All who look at Isaiah chapter 6:1-8 discuss whether this passage speaks of Isaiah’s first calling or second calling. If you ask me, I will say it is neither. In the case of Isaiah, I propose that he did have a call earlier. As a result of that calling, he had visions (1:1) and spoke God’s word to the people. But he did not identify with the people he spoke to and had no second thoughts about preaching “woe” to others (see 1:4; 5:20). He had been telling people that they were going to be ruined. The prophet needed a fresh vision of God. That was given to him in chapter six. With that vision, he was renewed, he rededicated his life to God, and gained a fresh vision for ministry.
Under king Uzziah, Judah prospered. A prosperous nation made the king proud, so much so he decided that he would ofer incense in the Temple (2 Chron. 26). The Lord struck the king with leprosy for his disobedience. On the year that King Uzziah died, Isaiah had a vision of GOD. Isaiah must have come to the Temple umpteen times before. But he did not receive a vision of God. The socio-economic condition of Judah was good. Isaiah must have been quite somebody to be able to get in and out of the Palace as he pleased. Life was good for him and he told others how they must live. But when Uzziah was struck down by God and eventually died, Isaiah turned up in the Temple possibly wondering about the severity with which God had dealt with the king. That was when he lifted his eyes upward and had a life-changing vision.
Isaiah saw God seated on the throne. He saw God in His sovereignty. He saw God in His holiness. The temple was flled with smoke (a symbol of the presence of God). He heard the angelic beings call out “holy, holy, holy.” Isaiah probably understood why God was severe with Uzziah. It was because HE was the thrice holy God. We need to remember that God is a very, very, very holy God who expects holiness of lives from us. When Isaiah saw God in His holiness, he was convicted of his own sins. He realized that he was not any diferent from the people he spoke to. Then he said, “Woe is me. I am a man of unclean lips.’ Only when we feel the wretchedness of our sins, God’s cleansing can come over us (vv. 6-7).
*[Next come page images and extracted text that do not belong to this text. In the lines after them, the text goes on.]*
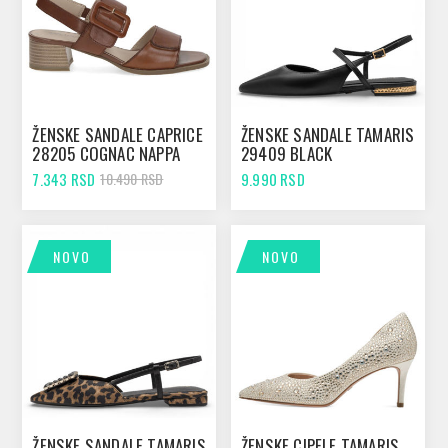
ŽENSKE SANDALE CAPRICE
ŽENSKE SANDALE TAMARIS
28205 COGNAC NAPPA
29409 BLACK
7.343 RSD
9.990 RSD
10.490 RSD
NOVO
NOVO
ŽENSKE SANDALE TAMARIS
ŽENSKE CIPELE TAMARIS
It is only when we admit our sins that we become most useful to God.
Why did Isaiah need a vision of God and a conviction of sin? Was he not already doing ministry and giving prophetic word to the nation? It is possible to do ministry mechanically, routinely and unthinkingly. It is possible to lose the passion for the God-given task and lose the compassion for the people we minister to. If you and I are not careful, it can happen to us. We can come to a point where ministry is no more about God, or people, or gospel or missions.
Graham Scroggie was a famous Bible expositor/ teacher in the 1900s in Britain. On one occasion while ministering he was taken ill. During the illness he had much time for self-refection. After a period of prayer, he came to the conclusion that he was a preacher for his own sake. So in tears he rededicated his life to be God’s man for the works of ministry. He recovered from his illness and served God for many more years. It is possible that after some time, ministry is not about God and people anymore. Ministry could unfortunately be for the sake of our own position, pleasure and power.
Then Isaiah heard God say, “Whom shall I send? Who will go for us?” After the vision and after the cleansing, Isaiah was all ready to submit to the will of God. He was willing to go wherever and to whoever God would send Him.
John Wesley said, “Give me one hundred preachers who fear nothing but sin, and desire nothing but God, and I care not a straw whether they be clergymen or laymen; such alone will shake the gates of hell and set up the kingdom of heaven on earth.”
Thankfully there are still people who are experiencing renewal, responding to God and shaking up the gates of hell. About two decades ago I think, 100,000 Korean youths pledged to spend a year overseas sharing the word of God. In 1975 there were 300 Christians in all of Nepal. Today, it is estimated that there are 1 million Christians there. We, Malaysian Methodists, need a fresh vision of GOD in order to experience a renewal in our lives and a revival in the church.